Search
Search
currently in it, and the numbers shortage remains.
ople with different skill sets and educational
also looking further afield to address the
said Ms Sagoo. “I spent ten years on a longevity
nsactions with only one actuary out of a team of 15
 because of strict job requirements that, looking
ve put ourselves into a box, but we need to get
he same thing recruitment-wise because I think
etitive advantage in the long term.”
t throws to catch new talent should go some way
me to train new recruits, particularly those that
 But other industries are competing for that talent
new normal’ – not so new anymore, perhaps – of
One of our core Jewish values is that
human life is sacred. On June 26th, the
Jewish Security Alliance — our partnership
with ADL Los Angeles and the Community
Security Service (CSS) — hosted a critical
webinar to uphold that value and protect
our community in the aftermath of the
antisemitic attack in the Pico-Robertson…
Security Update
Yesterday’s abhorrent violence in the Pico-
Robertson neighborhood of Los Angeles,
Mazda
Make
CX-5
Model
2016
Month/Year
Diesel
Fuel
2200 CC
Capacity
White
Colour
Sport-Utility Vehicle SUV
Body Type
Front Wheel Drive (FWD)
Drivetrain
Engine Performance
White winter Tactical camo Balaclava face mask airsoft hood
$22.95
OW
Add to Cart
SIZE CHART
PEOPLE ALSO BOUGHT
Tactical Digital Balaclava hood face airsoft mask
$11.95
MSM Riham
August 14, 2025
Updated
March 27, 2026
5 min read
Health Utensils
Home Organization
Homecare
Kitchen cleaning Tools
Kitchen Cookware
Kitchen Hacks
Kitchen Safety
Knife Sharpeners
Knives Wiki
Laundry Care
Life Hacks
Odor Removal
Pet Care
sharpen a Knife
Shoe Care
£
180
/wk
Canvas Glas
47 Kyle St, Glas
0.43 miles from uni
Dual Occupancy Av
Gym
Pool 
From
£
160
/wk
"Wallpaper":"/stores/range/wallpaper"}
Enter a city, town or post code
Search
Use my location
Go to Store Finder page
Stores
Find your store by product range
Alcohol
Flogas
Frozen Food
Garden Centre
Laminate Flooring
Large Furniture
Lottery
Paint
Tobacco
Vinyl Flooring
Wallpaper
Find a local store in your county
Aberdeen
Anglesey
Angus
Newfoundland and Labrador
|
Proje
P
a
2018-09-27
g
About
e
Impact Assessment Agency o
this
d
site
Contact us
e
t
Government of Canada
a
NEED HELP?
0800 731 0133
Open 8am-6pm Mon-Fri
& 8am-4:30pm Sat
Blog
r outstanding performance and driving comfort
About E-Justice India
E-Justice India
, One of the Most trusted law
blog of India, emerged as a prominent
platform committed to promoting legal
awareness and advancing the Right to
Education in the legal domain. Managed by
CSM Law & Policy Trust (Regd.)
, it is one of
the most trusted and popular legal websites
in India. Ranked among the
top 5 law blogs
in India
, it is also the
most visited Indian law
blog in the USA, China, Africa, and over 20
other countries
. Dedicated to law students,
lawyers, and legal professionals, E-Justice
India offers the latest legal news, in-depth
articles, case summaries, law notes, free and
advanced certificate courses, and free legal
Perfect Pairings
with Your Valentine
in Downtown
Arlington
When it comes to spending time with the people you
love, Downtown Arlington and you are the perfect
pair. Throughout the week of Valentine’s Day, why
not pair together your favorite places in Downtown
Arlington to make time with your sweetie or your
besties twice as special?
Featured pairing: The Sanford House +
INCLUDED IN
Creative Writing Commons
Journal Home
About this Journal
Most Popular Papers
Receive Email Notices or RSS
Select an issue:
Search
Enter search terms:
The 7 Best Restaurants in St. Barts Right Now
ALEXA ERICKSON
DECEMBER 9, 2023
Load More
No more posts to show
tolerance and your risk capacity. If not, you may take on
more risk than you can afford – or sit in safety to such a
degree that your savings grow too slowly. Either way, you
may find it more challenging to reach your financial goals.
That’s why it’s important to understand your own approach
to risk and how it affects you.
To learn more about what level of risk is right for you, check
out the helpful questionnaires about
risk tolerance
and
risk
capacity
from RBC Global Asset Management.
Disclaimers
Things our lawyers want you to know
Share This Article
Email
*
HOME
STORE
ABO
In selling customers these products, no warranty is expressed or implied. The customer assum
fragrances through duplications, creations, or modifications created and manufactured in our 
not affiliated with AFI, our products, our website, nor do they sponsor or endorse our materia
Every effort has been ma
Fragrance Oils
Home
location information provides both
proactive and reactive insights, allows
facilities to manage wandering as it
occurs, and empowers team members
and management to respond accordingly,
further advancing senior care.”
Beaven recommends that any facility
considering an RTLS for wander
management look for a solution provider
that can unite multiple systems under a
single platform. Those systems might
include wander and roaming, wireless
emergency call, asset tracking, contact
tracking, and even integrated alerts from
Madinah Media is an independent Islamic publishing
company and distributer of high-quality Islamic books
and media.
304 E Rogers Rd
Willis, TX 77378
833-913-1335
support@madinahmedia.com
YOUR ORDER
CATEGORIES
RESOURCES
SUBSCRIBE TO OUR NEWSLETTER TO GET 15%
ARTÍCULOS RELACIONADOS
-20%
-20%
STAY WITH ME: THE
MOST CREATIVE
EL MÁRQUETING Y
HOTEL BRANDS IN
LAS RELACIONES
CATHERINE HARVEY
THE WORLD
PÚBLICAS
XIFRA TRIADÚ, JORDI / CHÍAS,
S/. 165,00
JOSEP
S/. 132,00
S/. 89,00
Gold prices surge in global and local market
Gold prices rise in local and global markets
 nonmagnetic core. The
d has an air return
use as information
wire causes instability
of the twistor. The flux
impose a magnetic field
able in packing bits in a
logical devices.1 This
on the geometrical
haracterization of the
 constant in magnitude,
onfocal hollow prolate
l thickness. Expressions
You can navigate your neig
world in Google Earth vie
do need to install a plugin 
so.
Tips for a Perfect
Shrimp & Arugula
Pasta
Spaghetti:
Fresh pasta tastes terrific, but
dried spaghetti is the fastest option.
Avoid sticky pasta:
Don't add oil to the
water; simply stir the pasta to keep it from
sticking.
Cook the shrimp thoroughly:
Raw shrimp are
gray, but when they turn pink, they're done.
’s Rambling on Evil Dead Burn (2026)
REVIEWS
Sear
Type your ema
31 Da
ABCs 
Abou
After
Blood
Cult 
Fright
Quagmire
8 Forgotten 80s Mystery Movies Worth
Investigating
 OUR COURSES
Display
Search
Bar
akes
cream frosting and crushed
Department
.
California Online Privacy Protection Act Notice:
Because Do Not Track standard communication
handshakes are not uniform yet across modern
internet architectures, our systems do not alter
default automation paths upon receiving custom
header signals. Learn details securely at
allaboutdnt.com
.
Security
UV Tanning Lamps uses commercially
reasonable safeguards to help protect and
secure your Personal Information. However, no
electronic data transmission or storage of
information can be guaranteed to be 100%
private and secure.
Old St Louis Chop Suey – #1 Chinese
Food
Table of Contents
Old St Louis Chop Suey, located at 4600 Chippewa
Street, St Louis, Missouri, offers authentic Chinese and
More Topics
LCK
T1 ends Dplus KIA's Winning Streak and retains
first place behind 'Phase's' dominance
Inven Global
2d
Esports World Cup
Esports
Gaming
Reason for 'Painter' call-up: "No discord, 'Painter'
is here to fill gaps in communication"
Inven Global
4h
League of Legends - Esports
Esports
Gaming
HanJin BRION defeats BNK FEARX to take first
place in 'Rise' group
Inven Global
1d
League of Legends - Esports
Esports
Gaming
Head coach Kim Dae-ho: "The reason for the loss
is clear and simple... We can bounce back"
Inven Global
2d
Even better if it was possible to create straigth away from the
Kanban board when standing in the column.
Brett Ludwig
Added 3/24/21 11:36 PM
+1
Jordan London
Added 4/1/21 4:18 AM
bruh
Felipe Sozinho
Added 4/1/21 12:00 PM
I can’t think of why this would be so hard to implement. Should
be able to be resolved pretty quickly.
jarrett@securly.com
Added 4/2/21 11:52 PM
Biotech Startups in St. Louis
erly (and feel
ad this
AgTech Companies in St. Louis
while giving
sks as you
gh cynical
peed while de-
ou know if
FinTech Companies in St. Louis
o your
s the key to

--*--

**Task statement:**
Find the word "they" in the data and show each line that holds it.

**Reply to the task:**
not affiliated with AFI, our products, our website, nor do they sponsor or endorse our materia
gray, but when they turn pink, they're done.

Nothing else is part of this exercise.